Delcir Sonda, fundador do grupo de investimentos DIS, se pronunciou pela primeira vez nesta quarta-feira sobre o processo que está sendo conduzido na Espanha de sua empresa contra Neymar. Alegando que o jogador e sua família fraudaram a negociação para se transferir ao Barcelona, omitindo parte da quantia paga pelo clube espanhol, o empresário que foi detentor de 40% dos direitos econômicos do atleta disse se sentir traído.

“Ele frequentou a casa da minha família, cansamos de jantar no apartamento dele no Guarujá após os jogos. Fui traído por Neymar Jr, seu pai e sua mãe. A DIS foi traída por Neymar Jr e seus pais. Houve uma fraude arquitetada entre Neymar, seus pais e o Barcelona com o uso de contratos simulados, pagamentos escondidos, advogados em viagens escondidas. Neymar e sua família receberam 40 milhões de euros escondidos para fraudar a DIS”, afirmou Delcir.

“É lamentável que a carreira de um jovem seja manchada por fatos criminais tão graves. Os esportistas são os exemplos das crianças, vestir uma camisa de Neymar é apoiar a corrupção”, completou.

O empresário, que decidiu investir em Neymar quando ainda era apenas uma promessa das categorias de base do Santos não escondeu a emoção ao relembrar que um dia já teve uma boa relação não só com o jogador, mas também com toda a sua família.

“Quando esse jogador tinha 17 anos, investimos nele, no futuro, mas apostamos no jogador antes de sua estreia como profissional e assumimos o risco. Investimos R$5,5 milhões. A maneira como fizemos uma amizade com a família, a empresa dispôs viagens para Londres, Dubai, Tel Aviv, Jerusalém… Como esse garoto pode dizer que não me conhecia? É muito triste esse sentimento de investir e ser traído, porque isso não se faz”, assegurou o líder do grupo de investidores.

Neymar é acusado pela DIS e pelo Ministério Público Espanhol de dois crimes: corrupção entre particulares e estelionato. Segundo o grupo de investidores, o jogador recebeu 40 milhões de euros em particular que seriam parte do valor imposto pelos envolvidos na negociação para contratá-lo. Com venda fixada oficialmente em 17,1 milhões de euros, a DIS entende que recebeu menos do que deveria na ida do ex-santista para o Barcelona.

Com o processo em última instância, a próxima audiência deverá definir a absolvição ou não do jogador perante a justiça espanhola. Ainda não há uma data exata para a realização do julgamento, no entanto, segundo os advogados do Grupo DIS, deverá acontecer antes do final deste ano.

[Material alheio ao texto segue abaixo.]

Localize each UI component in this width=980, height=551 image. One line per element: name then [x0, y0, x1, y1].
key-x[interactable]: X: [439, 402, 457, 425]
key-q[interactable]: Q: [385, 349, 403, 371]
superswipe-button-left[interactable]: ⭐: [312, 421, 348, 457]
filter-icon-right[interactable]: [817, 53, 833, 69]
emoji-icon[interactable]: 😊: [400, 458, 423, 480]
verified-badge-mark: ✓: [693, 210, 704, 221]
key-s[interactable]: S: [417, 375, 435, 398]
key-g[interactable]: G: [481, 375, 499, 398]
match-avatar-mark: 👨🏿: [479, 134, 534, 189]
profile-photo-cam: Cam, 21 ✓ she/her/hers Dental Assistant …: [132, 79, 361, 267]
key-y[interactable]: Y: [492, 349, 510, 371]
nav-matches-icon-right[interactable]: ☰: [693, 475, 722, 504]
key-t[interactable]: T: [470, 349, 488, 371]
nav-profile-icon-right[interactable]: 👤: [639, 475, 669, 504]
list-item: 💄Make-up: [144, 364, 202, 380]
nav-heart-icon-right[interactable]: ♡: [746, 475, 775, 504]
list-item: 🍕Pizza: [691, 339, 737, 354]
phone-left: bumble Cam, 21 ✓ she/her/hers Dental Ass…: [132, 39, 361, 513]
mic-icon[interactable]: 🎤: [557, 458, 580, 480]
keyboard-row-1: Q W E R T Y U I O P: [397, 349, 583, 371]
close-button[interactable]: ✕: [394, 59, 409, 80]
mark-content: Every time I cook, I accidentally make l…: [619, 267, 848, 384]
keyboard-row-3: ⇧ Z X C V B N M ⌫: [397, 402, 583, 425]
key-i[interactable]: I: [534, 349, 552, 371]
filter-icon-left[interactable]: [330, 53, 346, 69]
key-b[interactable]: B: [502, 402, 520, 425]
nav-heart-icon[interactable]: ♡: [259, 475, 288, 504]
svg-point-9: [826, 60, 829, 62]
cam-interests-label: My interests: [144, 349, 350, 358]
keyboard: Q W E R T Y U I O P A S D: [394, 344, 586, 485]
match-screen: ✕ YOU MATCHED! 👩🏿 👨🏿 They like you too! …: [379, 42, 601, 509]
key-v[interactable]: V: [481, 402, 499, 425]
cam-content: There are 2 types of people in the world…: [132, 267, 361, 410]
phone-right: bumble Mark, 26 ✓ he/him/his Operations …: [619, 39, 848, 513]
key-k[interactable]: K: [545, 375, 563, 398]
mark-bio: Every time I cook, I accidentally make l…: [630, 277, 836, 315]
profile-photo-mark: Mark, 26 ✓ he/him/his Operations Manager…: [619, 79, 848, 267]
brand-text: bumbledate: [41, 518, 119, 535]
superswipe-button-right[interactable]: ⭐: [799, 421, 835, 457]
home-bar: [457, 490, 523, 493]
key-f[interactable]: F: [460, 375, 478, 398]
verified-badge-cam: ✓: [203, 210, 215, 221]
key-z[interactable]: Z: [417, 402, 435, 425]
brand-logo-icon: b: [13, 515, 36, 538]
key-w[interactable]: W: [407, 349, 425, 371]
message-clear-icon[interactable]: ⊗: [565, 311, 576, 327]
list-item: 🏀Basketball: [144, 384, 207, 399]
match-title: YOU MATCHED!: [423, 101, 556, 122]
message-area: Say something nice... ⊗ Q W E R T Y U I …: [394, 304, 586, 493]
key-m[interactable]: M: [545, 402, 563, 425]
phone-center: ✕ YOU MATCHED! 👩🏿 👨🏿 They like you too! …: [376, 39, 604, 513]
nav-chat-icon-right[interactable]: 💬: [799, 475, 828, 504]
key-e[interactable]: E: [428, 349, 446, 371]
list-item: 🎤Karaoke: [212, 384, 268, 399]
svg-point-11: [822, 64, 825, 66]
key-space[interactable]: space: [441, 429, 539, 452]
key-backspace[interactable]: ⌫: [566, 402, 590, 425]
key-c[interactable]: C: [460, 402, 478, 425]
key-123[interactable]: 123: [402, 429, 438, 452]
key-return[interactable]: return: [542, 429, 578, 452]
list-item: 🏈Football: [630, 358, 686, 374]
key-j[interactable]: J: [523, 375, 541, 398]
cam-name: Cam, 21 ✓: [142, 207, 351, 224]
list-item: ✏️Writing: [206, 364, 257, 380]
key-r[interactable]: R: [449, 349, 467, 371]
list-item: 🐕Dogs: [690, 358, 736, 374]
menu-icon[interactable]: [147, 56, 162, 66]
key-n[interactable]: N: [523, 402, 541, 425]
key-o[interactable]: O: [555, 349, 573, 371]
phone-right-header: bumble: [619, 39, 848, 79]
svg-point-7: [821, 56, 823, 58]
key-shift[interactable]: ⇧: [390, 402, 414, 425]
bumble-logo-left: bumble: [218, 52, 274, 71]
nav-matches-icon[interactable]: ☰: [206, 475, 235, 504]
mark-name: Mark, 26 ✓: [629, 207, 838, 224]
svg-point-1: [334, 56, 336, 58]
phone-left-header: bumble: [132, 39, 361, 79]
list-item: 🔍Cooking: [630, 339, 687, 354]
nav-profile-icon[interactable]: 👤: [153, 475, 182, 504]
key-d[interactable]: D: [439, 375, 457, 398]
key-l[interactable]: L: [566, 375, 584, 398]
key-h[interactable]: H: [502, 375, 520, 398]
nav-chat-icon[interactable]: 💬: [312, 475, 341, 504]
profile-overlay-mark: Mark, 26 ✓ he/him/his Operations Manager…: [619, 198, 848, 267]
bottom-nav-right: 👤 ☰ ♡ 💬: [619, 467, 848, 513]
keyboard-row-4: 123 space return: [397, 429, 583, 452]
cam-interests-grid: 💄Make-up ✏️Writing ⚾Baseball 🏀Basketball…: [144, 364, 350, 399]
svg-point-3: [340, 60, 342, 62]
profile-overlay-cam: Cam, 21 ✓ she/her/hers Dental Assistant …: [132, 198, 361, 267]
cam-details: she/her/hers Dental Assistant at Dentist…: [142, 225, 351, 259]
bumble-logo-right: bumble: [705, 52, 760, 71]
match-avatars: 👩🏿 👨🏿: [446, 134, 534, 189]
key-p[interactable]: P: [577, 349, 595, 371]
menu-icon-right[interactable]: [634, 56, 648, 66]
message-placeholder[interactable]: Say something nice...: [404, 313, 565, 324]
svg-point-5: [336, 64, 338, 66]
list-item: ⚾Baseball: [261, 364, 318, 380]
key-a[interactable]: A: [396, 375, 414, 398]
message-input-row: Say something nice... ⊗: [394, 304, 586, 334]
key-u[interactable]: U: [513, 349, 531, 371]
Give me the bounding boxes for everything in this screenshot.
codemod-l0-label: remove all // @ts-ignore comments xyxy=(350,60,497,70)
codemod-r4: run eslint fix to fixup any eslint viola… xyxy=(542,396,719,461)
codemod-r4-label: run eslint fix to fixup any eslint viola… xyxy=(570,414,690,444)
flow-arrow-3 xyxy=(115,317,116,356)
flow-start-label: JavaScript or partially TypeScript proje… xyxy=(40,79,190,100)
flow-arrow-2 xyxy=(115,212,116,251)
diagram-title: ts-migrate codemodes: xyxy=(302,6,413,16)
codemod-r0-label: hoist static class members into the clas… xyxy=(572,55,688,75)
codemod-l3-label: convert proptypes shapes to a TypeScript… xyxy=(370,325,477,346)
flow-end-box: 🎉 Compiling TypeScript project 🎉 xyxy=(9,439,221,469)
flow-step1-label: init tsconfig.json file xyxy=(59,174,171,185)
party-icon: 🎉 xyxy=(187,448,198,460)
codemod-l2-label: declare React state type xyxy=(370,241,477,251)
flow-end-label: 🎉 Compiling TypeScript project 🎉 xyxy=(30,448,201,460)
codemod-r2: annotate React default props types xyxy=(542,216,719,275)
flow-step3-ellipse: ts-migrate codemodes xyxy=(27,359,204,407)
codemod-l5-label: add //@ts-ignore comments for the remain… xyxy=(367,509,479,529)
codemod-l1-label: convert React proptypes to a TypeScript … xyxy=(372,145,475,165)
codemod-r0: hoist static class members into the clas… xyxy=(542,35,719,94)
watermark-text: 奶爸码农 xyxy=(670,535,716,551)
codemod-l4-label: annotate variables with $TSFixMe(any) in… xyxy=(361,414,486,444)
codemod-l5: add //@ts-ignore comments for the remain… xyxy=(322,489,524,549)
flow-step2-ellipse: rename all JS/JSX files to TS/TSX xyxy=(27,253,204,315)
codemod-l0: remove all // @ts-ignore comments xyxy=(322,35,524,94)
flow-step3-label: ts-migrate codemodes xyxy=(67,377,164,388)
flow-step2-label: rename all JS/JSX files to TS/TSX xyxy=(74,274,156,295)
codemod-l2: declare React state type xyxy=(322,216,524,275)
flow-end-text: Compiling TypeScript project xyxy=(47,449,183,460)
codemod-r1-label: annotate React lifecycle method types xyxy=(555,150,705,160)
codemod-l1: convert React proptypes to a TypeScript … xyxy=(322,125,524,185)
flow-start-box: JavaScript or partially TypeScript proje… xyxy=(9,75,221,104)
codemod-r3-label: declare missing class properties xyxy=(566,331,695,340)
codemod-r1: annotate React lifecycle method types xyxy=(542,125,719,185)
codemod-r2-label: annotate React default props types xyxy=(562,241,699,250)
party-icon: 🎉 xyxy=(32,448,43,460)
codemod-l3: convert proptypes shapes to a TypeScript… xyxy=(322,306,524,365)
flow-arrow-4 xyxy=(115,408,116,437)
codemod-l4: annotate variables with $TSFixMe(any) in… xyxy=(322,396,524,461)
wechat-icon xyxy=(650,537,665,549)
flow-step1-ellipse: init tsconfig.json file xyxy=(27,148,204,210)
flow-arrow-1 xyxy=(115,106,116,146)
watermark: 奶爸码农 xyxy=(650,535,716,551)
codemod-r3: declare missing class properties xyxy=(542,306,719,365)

A DIS exige que todos os envolvidos na negociação para levar Neymar ao Barcelona recebam uma pena de cinco anos de prisão. São eles Neymar Jr, o pai de Neymar, a mãe de Neymar, além do ex-presidente do Barcelona Sandro Rosell e o atual presidente Josep Maria Bartomeu. Além do tempo atrás das grades, o grupo de investidores espera que a inabilitação profissional de todos seja imposta, o que tiraria a possibilidade de Neymar disputar a Copa do Mundo na Rússia. Uma multa avaliada em três vezes o valor que as partes teriam se beneficiado nas tratativas também faz parte das consequências do processo.

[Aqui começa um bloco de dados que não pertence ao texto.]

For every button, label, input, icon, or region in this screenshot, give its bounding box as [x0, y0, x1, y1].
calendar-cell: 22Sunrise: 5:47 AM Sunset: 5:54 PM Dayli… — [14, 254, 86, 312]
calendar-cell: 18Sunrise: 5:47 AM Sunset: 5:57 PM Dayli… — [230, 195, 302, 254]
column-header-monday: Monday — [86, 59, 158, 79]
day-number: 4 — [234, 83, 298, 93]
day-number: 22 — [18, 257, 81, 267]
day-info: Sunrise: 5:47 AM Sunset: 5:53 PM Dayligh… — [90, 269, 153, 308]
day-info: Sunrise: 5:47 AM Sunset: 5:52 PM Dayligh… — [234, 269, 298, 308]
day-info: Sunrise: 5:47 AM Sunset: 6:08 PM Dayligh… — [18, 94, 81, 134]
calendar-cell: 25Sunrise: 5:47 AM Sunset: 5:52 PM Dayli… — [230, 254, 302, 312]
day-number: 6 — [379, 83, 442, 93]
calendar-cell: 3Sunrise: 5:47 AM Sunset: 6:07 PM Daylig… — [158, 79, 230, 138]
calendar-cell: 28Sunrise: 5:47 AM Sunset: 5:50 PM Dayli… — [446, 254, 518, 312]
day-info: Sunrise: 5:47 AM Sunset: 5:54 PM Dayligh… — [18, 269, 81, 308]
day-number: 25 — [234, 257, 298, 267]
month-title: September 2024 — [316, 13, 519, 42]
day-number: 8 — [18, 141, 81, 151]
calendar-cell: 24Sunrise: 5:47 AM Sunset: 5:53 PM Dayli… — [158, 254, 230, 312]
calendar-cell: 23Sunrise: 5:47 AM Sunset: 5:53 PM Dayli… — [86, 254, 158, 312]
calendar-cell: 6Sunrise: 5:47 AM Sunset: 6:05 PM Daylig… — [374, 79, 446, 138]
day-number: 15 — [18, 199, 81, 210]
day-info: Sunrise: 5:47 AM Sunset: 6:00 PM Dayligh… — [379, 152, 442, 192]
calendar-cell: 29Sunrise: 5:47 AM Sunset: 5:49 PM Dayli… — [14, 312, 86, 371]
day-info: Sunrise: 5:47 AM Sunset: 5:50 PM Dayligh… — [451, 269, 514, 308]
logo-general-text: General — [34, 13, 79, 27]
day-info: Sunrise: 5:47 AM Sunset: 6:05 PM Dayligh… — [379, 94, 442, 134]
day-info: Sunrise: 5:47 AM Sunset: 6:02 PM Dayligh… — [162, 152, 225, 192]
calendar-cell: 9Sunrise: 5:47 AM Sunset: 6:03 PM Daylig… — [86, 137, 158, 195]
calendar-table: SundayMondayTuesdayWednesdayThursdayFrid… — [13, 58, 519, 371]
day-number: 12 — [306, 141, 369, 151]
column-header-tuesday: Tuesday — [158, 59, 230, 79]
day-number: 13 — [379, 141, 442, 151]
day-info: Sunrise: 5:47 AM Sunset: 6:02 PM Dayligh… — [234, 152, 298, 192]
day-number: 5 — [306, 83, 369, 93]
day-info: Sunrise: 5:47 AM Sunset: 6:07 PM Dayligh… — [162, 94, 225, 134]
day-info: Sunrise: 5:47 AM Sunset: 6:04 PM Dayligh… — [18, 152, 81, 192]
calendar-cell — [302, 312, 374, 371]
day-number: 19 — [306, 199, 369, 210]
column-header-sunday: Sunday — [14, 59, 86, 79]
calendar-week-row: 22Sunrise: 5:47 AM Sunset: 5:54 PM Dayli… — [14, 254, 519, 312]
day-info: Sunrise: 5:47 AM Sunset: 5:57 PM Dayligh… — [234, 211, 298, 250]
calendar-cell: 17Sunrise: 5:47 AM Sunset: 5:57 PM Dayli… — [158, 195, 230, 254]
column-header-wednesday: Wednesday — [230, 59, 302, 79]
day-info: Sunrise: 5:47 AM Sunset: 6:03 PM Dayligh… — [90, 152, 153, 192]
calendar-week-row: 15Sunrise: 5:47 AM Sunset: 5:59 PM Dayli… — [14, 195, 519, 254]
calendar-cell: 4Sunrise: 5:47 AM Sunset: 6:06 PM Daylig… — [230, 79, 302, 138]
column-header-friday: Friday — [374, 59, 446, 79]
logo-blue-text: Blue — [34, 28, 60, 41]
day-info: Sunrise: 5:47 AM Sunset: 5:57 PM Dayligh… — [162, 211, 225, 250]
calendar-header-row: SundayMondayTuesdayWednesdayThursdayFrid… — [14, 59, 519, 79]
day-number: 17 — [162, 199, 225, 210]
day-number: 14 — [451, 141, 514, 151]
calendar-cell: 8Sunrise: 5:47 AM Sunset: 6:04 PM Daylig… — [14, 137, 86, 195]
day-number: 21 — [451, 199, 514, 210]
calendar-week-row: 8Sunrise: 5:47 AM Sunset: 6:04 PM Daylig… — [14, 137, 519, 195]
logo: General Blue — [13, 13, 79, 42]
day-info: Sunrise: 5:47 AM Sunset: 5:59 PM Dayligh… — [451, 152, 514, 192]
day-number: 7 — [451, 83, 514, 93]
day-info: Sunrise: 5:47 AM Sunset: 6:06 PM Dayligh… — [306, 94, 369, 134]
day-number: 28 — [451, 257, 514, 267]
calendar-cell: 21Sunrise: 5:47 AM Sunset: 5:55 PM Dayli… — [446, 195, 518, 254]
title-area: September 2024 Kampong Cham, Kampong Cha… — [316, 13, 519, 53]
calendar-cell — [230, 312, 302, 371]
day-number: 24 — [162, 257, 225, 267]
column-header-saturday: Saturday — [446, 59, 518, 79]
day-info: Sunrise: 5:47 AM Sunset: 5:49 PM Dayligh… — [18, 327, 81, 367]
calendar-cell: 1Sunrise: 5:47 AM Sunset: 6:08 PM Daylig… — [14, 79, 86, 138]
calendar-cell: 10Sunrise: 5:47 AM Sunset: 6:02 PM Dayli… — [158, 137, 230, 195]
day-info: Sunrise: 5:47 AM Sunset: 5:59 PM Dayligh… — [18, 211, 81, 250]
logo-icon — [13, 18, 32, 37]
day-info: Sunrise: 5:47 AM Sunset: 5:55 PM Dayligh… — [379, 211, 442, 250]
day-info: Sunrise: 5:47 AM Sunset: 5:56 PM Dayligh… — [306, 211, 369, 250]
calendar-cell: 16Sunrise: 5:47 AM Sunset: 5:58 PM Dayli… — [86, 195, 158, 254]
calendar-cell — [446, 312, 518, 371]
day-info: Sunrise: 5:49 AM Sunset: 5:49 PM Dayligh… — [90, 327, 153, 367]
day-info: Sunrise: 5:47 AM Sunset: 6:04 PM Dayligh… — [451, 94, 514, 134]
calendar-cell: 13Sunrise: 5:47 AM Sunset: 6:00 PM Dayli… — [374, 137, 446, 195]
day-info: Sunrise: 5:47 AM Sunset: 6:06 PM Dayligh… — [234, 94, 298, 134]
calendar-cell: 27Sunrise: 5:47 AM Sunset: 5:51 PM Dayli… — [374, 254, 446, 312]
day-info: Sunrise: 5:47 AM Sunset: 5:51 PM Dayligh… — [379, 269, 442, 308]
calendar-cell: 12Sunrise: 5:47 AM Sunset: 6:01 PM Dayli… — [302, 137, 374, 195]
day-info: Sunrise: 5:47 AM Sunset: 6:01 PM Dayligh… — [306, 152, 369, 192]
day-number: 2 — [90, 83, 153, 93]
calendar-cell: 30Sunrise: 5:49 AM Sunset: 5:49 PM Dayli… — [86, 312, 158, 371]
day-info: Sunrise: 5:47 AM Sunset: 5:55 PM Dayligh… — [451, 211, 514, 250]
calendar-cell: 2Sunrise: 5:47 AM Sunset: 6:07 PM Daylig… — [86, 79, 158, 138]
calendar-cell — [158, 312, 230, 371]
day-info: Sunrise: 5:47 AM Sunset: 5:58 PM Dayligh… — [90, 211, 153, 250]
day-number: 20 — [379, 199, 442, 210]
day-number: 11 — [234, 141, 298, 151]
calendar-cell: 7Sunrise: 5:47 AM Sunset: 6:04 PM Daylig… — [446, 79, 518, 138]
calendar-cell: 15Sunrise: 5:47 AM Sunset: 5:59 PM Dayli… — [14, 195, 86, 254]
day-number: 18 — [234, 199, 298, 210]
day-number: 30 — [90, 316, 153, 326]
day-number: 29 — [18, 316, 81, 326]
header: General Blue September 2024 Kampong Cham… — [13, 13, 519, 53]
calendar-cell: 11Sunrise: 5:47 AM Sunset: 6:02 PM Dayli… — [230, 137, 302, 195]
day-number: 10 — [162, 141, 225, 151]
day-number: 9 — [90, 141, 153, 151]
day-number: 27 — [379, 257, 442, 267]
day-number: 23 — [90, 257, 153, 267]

Entenda o caso Neymar x DIS

Capitaneado pelo empresário Delcir Sonda, o grupo de investidores DIS adquiriu 40% dos direitos econômicos de Neymar quando ele ainda tinha apenas 17 anos. Apostando no futuro do jogador, a empresa esperava receber uma boa quantia com uma possível transação, porém, ela alega ter sido passada para trás pela família do ex-santista com a omissão de parte do valor da transferência.

Exigindo participação nos outros 40 milhões de euros recebidos pela empresa do pai de Neymar, a N&N Sports, entendendo que este valor faz parte da negociação, o Grupo DIS espera ganhar a causa na justiça, mas alega que a questão financeira está em segundo plano.

Já o pai de Neymar aponta que os 40 milhões pagos pelo Barcelona à sua empresa correspondem a uma multa por inadimplência contratual gerada pelo Barcelona ao antecipar a negociação de Neymar com o Santos. O clube blaugrana havia acertado a prioridade de compra do brasileiro a partir de 2014, porém levou o jogador um ano antes. Os fiscos espanhóis e brasileiros interpretaram a quantia como salário.